◆ WHAT NEEDS TO BE DONE:
Your task is to restate the listing word for word without the pictures.

-- SOURCE INFORMATION follows --

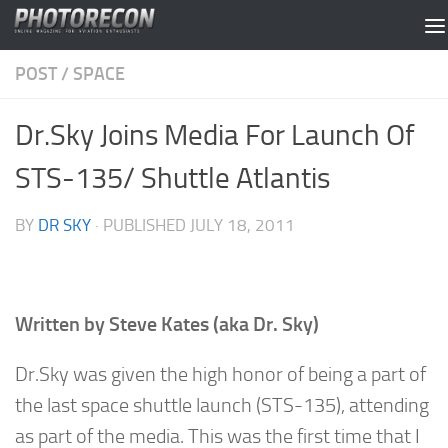
Skip to content
POST
/
SPACE
Dr.Sky Joins Media For Launch Of
STS-135/ Shuttle Atlantis
BY
DR SKY
· PUBLISHED
JULY 18, 2011
Written by Steve Kates (aka Dr. Sky)
Dr.Sky was given the high honor of being a part of
the last space shuttle launch (STS-135), attending
as part of the media. This was the first time that I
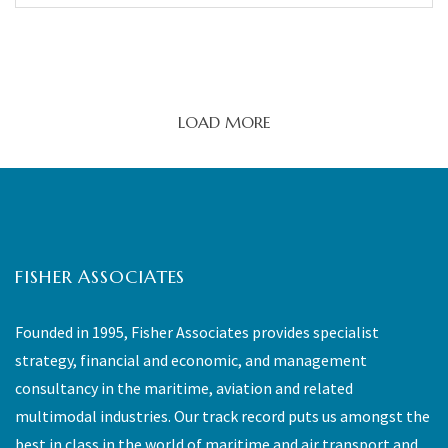
LOAD MORE
FISHER ASSOCIATES
Founded in 1995, Fisher Associates provides specialist
strategy, financial and economic, and management
consultancy in the maritime, aviation and related
multimodal industries. Our track record puts us amongst the
best in class in the world of maritime and air transport and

-- SOURCE INFORMATION concluded --

◆ RESPONSE FOR THIS EXERCISE:
Skip to content
POST
/
SPACE
Dr.Sky Joins Media For Launch Of
STS-135/ Shuttle Atlantis
BY
DR SKY
· PUBLISHED
JULY 18, 2011
Written by Steve Kates (aka Dr. Sky)
Dr.Sky was given the high honor of being a part of
the last space shuttle launch (STS-135), attending
as part of the media. This was the first time that I
LOAD MORE
FISHER ASSOCIATES
Founded in 1995, Fisher Associates provides specialist
strategy, financial and economic, and management
consultancy in the maritime, aviation and related
multimodal industries. Our track record puts us amongst the
best in class in the world of maritime and air transport and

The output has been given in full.